Work request>
Return only the lines from the one that contains "обработки медиа." through the last line of the records below, exactly as they stand. Pictures are not part of the copy.

----- Input data -----

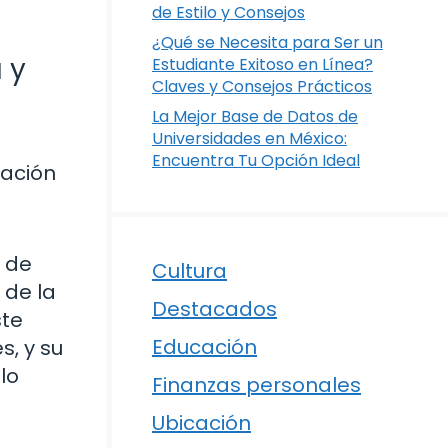
de Estilo y Consejos
¿Qué se Necesita para Ser un
 y
Estudiante Exitoso en Línea?
Claves y Consejos Prácticos
La Mejor Base de Datos de
Universidades en México:
Encuentra Tu Opción Ideal
cación
o de
Cultura
 de la
Destacados
ste
Educación
s, y su
lo
Finanzas personales
Ubicación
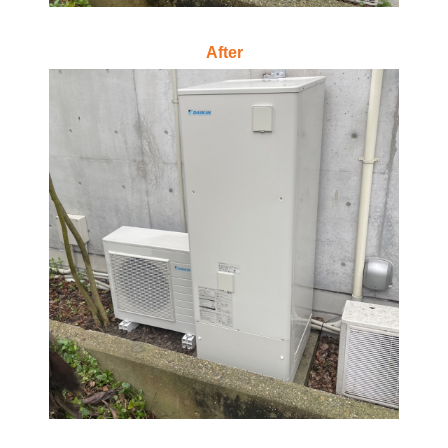
After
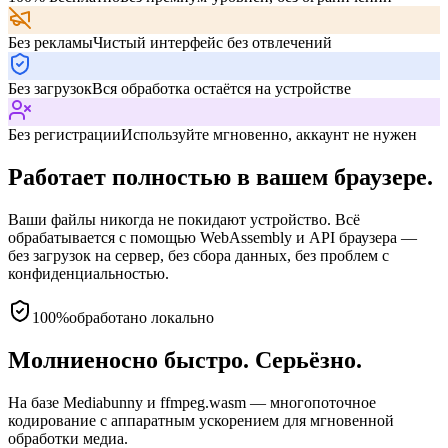
Без рекламы
Чистый интерфейс без отвлечений
Без загрузок
Вся обработка остаётся на устройстве
Без регистрации
Используйте мгновенно, аккаунт не нужен
Работает полностью в вашем браузере.
Ваши файлы никогда не покидают устройство. Всё
обрабатывается с помощью WebAssembly и API браузера —
без загрузок на сервер, без сбора данных, без проблем с
конфиденциальностью.
100%
обработано локально
Молниеносно быстро. Серьёзно.
На базе Mediabunny и ffmpeg.wasm — многопоточное
кодирование с аппаратным ускорением для мгновенной
обработки медиа.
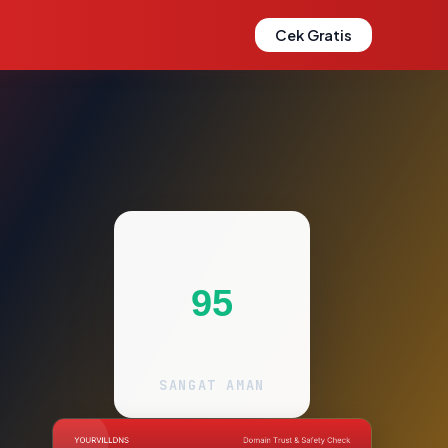
Cek Gratis
95
SANGAT AMAN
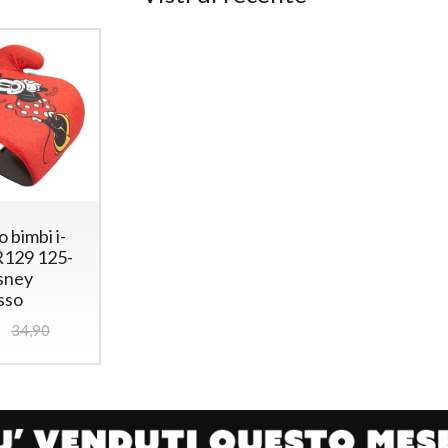
o bimbi i-
R129 125-
sney
sso
34,90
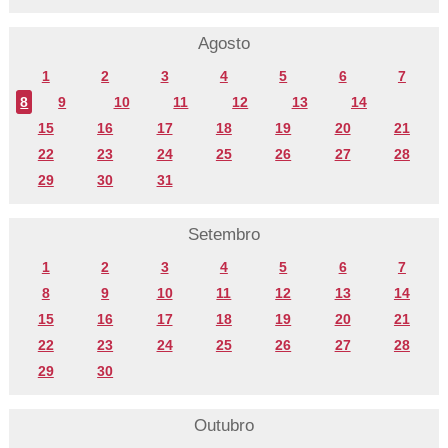
Agosto
1
2
3
4
5
6
7
8
9
10
11
12
13
14
15
16
17
18
19
20
21
22
23
24
25
26
27
28
29
30
31
Setembro
1
2
3
4
5
6
7
8
9
10
11
12
13
14
15
16
17
18
19
20
21
22
23
24
25
26
27
28
29
30
Outubro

-----

Output for this task>
обработки медиа.
Cek Gratis
95
SANGAT AMAN
o bimbi i-
R129 125-
sney
sso
34,90
Agosto
1
2
3
4
5
6
7
8
9
10
11
12
13
14
15
16
17
18
19
20
21
22
23
24
25
26
27
28
29
30
31
Setembro
1
2
3
4
5
6
7
8
9
10
11
12
13
14
15
16
17
18
19
20
21
22
23
24
25
26
27
28
29
30
Outubro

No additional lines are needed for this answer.